Total Recall: The Best (and Worst) of DreamWorks Animation
RT runs down the studio's complete animated output.
Three years after crossing the $500 million mark with Madagascar, DreamWorks did it again with the sequel -- only this time, critics were more favorable, nudging Madagascar: Escape 2 Africa into Fresh territory thanks to reviews from the likes of Roger Ebert, who called it "a brighter, more engaging film than the original." Audiences agreed, purchasing nearly $585 million in tickets to see the further adventures of Alex, Marty, Melman, and their friends -- and securing a spot for Madagascar 3 on the studio's 2012 release schedule.

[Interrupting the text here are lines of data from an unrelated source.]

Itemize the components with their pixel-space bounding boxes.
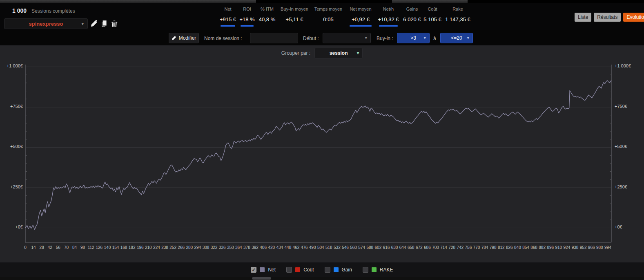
chevron-down-icon: ▾ (467, 35, 469, 40)
buyin-min-value: >3 (410, 35, 416, 41)
stat-label: Temps moyen (312, 7, 345, 11)
stat-label: % ITM (257, 7, 277, 11)
stat-column: Gains6 020 € (401, 5, 423, 27)
stat-column: Coût5 105 € (423, 5, 442, 27)
stat-column: Net+915 € (218, 5, 238, 27)
legend-checkbox[interactable] (363, 267, 368, 273)
y-axis-label-left: +1 000€ (0, 63, 23, 68)
stat-label: ROI (239, 7, 255, 11)
y-axis-label-right: +750€ (615, 104, 637, 109)
stat-highlight-bar (241, 25, 253, 27)
sessions-label: Sessions complètes (31, 8, 75, 14)
y-axis-label-left: +0€ (0, 224, 23, 229)
stat-label: Gains (402, 7, 422, 11)
stat-label: Buy-In moyen (279, 7, 310, 11)
modifier-button[interactable]: Modifier (169, 33, 199, 43)
stat-label: Coût (423, 7, 441, 11)
group-by-value: session (330, 50, 348, 56)
legend-item: Gain (325, 267, 352, 273)
stat-value: +18 % (239, 16, 255, 22)
pencil-icon[interactable] (90, 20, 98, 28)
stat-value: 0:05 (312, 16, 345, 22)
stats-row: Net+915 €ROI+18 %% ITM40,8 %Buy-In moyen… (218, 5, 473, 27)
filter-bar: Modifier Nom de session : Début : ▾ Buy-… (0, 30, 644, 45)
y-axis-label-left: +250€ (0, 184, 23, 189)
stat-value: +5,11 € (279, 16, 310, 22)
profile-dropdown-value: spinexpresso (29, 21, 63, 27)
stat-value: 6 020 € (402, 16, 422, 22)
stat-label: Rake (443, 7, 472, 11)
session-name-label: Nom de session : (204, 36, 242, 41)
sessions-count: 1 000 (12, 7, 27, 14)
buyin-max-value: <=20 (451, 35, 462, 41)
chrome-segment (0, 0, 256, 3)
debut-label: Début : (303, 36, 319, 41)
buyin-max-dropdown[interactable]: <=20 ▾ (440, 33, 473, 43)
buyin-join-label: à (433, 36, 436, 41)
legend-swatch (334, 267, 339, 272)
modifier-label: Modifier (179, 35, 196, 41)
chart-panel: Grouper par : session ▾ +1 000€+1 000€+7… (0, 45, 644, 277)
evolution-line-chart (0, 61, 644, 251)
y-axis-label-right: +0€ (615, 224, 637, 229)
stat-highlight-bar (350, 25, 371, 27)
legend-item: Coût (286, 267, 314, 273)
chrome-segment (392, 0, 468, 3)
legend-label: Net (268, 267, 276, 273)
legend-checkbox[interactable]: ✓ (251, 267, 256, 273)
chevron-down-icon: ▾ (357, 50, 359, 56)
trash-icon[interactable] (111, 20, 119, 28)
y-axis-label-right: +250€ (615, 184, 637, 189)
y-axis-label-left: +500€ (0, 144, 23, 149)
legend-label: Coût (303, 267, 314, 273)
header-bar: 1 000 Sessions complètes spinexpresso ▾ … (0, 3, 644, 30)
chart-legend: ✓NetCoûtGainRAKE (0, 262, 644, 277)
legend-swatch (260, 267, 265, 272)
stat-column: Net/h+10,32 € (375, 5, 401, 27)
legend-label: RAKE (380, 267, 393, 273)
y-axis-label-right: +1 000€ (615, 63, 637, 68)
session-name-input[interactable] (250, 33, 298, 43)
debut-dropdown[interactable]: ▾ (323, 33, 371, 43)
stat-value: 5 105 € (423, 16, 441, 22)
legend-label: Gain (342, 267, 352, 273)
view-button-rsultats[interactable]: Résultats (594, 13, 621, 22)
legend-swatch (372, 267, 377, 272)
legend-checkbox[interactable] (325, 267, 330, 273)
stat-label: Net (218, 7, 237, 11)
x-axis-label: 994 (599, 245, 616, 250)
stat-label: Net/h (376, 7, 401, 11)
stat-value: 40,8 % (257, 16, 277, 22)
chevron-down-icon: ▾ (423, 35, 426, 40)
buyin-min-dropdown[interactable]: >3 ▾ (397, 33, 430, 43)
scrollbar-thumb[interactable] (252, 277, 271, 280)
view-switcher: ListeRésultatsEvolution (575, 13, 644, 22)
legend-item: ✓Net (251, 267, 276, 273)
y-axis-label-left: +750€ (0, 104, 23, 109)
legend-swatch (295, 267, 300, 272)
buyin-label: Buy-in : (377, 36, 393, 41)
group-by-dropdown[interactable]: session ▾ (314, 48, 363, 58)
view-button-evolution[interactable]: Evolution (623, 13, 644, 22)
window-chrome-strip (0, 0, 644, 3)
stat-highlight-bar (221, 25, 235, 27)
stat-label: Net moyen (347, 7, 374, 11)
stat-column: Net moyen+0,92 € (346, 5, 375, 27)
group-by-row: Grouper par : session ▾ (0, 47, 644, 58)
profile-dropdown[interactable]: spinexpresso ▾ (4, 18, 88, 29)
copy-icon[interactable] (100, 20, 109, 28)
chevron-down-icon: ▾ (81, 21, 84, 27)
stat-value: +915 € (218, 16, 237, 22)
horizontal-scrollbar[interactable] (0, 277, 644, 280)
legend-checkbox[interactable] (286, 267, 292, 273)
series-line-net (25, 81, 611, 230)
stat-column: % ITM40,8 % (256, 5, 278, 27)
y-axis-label-right: +500€ (615, 144, 637, 149)
stat-highlight-bar (379, 25, 398, 27)
stat-value: 1 147,35 € (443, 16, 472, 22)
stat-column: ROI+18 % (238, 5, 256, 27)
view-button-liste[interactable]: Liste (575, 13, 591, 22)
chevron-down-icon: ▾ (365, 35, 367, 40)
stat-column: Temps moyen0:05 (311, 5, 346, 27)
stat-value: +10,32 € (376, 16, 401, 22)
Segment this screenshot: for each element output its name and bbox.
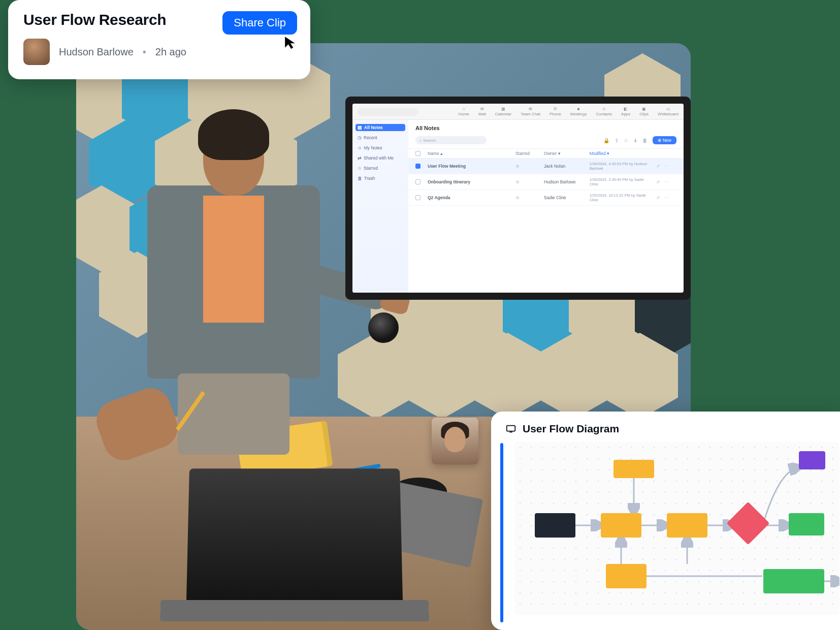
notes-icon: ▤ (358, 125, 362, 130)
diagram-title: User Flow Diagram (523, 423, 619, 435)
share-icon: ⇄ (358, 155, 362, 161)
new-note-button[interactable]: ⊕ New (653, 136, 676, 144)
notes-main: All Notes ⌕ Search 🔒 ⇪ ☆ ↡ 🗑 ⊕ New (408, 120, 684, 293)
svg-rect-1 (509, 432, 512, 433)
star-toggle-icon[interactable]: ☆ (624, 138, 628, 143)
flow-node[interactable] (606, 564, 647, 588)
tab-meetings[interactable]: ■Meetings (570, 107, 587, 116)
diagram-card: User Flow Diagram (491, 412, 840, 630)
delete-icon[interactable]: 🗑 (642, 138, 648, 143)
tab-clips[interactable]: ▣Clips (639, 107, 649, 116)
flow-node[interactable] (799, 451, 825, 469)
col-name[interactable]: Name ▴ (428, 151, 512, 156)
sidebar-item-trash[interactable]: 🗑Trash (356, 175, 405, 182)
flow-node[interactable] (667, 513, 707, 538)
cursor-icon (284, 36, 297, 49)
notes-sidebar: ▤All Notes ◷Recent ☺My Notes ⇄Shared wit… (352, 120, 408, 293)
flow-node[interactable] (601, 513, 641, 538)
separator-dot: • (143, 46, 146, 58)
tab-contacts[interactable]: ☺Contacts (596, 107, 612, 116)
tab-home[interactable]: ⌂Home (459, 107, 469, 116)
trash-icon: 🗑 (358, 176, 362, 181)
checkbox-column[interactable] (415, 151, 421, 156)
table-row[interactable]: Q2 Agenda ☆ Sadie Cline 1/25/2024, 10:12… (408, 190, 684, 206)
col-modified[interactable]: Modified ▾ (590, 151, 653, 156)
global-search[interactable] (358, 108, 418, 116)
clip-time: 2h ago (155, 46, 186, 58)
avatar (23, 39, 50, 65)
clock-icon: ◷ (358, 135, 362, 140)
wall-display: ⌂Home ✉Mail ▦Calendar ✉Team Chat ✆Phone … (345, 97, 691, 300)
clip-card: User Flow Research Share Clip Hudson Bar… (8, 0, 310, 79)
sidebar-item-starred[interactable]: ☆Starred (356, 165, 405, 172)
row-actions[interactable]: ⇗ ⋯ (656, 179, 676, 184)
star-icon[interactable]: ☆ (515, 195, 541, 200)
notes-search[interactable]: ⌕ Search (415, 136, 487, 144)
table-row[interactable]: User Flow Meeting ☆ Jack Nolan 1/26/2024… (408, 159, 684, 174)
row-actions[interactable]: ⇗ ⋯ (656, 164, 676, 169)
sidebar-item-my-notes[interactable]: ☺My Notes (356, 144, 405, 151)
star-icon[interactable]: ☆ (515, 164, 541, 169)
notes-app: ⌂Home ✉Mail ▦Calendar ✉Team Chat ✆Phone … (352, 104, 684, 293)
tab-whiteboard[interactable]: ▭Whiteboard (658, 107, 679, 116)
col-owner[interactable]: Owner ▾ (544, 151, 587, 156)
sidebar-item-recent[interactable]: ◷Recent (356, 134, 405, 141)
sidebar-item-shared[interactable]: ⇄Shared with Me (356, 154, 405, 162)
lock-icon[interactable]: 🔒 (603, 138, 609, 143)
row-checkbox[interactable] (415, 179, 421, 184)
row-checkbox[interactable] (415, 195, 421, 200)
flow-canvas[interactable] (514, 442, 839, 615)
topbar-tabs: ⌂Home ✉Mail ▦Calendar ✉Team Chat ✆Phone … (459, 107, 679, 116)
pip-thumbnail[interactable] (432, 418, 478, 464)
app-topbar: ⌂Home ✉Mail ▦Calendar ✉Team Chat ✆Phone … (352, 104, 684, 120)
row-actions[interactable]: ⇗ ⋯ (656, 195, 676, 200)
room-camera (368, 312, 399, 343)
row-checkbox[interactable] (415, 164, 421, 169)
flow-node[interactable] (613, 460, 654, 478)
share-out-icon[interactable]: ⇪ (615, 138, 619, 143)
col-starred[interactable]: Starred (515, 151, 541, 156)
svg-rect-0 (507, 426, 515, 431)
diagram-tab-indicator (500, 443, 503, 622)
search-icon: ⌕ (419, 138, 422, 143)
whiteboard-icon (505, 423, 516, 434)
flow-node[interactable] (789, 513, 824, 536)
notes-table-header: Name ▴ Starred Owner ▾ Modified ▾ (408, 148, 684, 159)
star-icon: ☆ (358, 166, 362, 171)
tab-team-chat[interactable]: ✉Team Chat (521, 107, 540, 116)
person-icon: ☺ (358, 145, 362, 150)
sidebar-item-all-notes[interactable]: ▤All Notes (356, 124, 405, 131)
laptop (186, 468, 403, 600)
star-icon[interactable]: ☆ (515, 179, 541, 184)
tab-calendar[interactable]: ▦Calendar (495, 107, 511, 116)
flow-node-start[interactable] (535, 513, 575, 538)
tab-apps[interactable]: ◧Apps (621, 107, 630, 116)
table-row[interactable]: Onboarding Itinerary ☆ Hudson Barlowe 1/… (408, 174, 684, 190)
tab-mail[interactable]: ✉Mail (478, 107, 486, 116)
clip-author: Hudson Barlowe (59, 46, 134, 58)
flow-node[interactable] (763, 569, 824, 593)
sort-icon[interactable]: ↡ (633, 138, 637, 143)
share-clip-button[interactable]: Share Clip (222, 11, 297, 35)
notes-heading: All Notes (408, 120, 684, 134)
tab-phone[interactable]: ✆Phone (550, 107, 561, 116)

A year after delivering one of the biggest hits of 2001 with the irreverent Shrek, DreamWorks proved its versatility as a studio with Spirit: Stallion of the Cimarron, a "tradigital" combination of hand-drawn and computer-generated animation that stepped away from the loud tone and pop-culture gags of more current fare to deliver a wistful fable about independence, loyalty, and the value of tradition. Though critics tended to take issue with the Bryan Adams songs that dominated the soundtrack, they were generally charmed, if not bowled over: as Time Out's Derek Adams wrote, "there's not much of a story, the whole thing's a bit superficial, and there's little to laugh at, but it's still a refreshing change from the norm."
9. Flushed Away
The second in a pair of co-productions with Aardman, Flushed Away was originally supposed to be about pirates, but studio second-guessing led to several rounds of revisions -- and by the time the film reached theaters as a comedic look at class warfare between rats, a certain Johnny Depp-led franchise had proven that there was more of a market for pirate movies than previously thought. Flushed Away wasn't a Pirates of the Caribbean-sized hit, but for a 'toon with such strong British themes (including a subplot involving the World Cup), it did fairly well with American audiences -- and though Aardman's experiences with DreamWorks on the movie led to a split between the studios, the end result was still charming enough to earn a 73 percent Tomatometer rating, thanks to positive reviews from critics like the New York Times' A.O. Scott, who enjoyed its "exuberant and infectious silliness."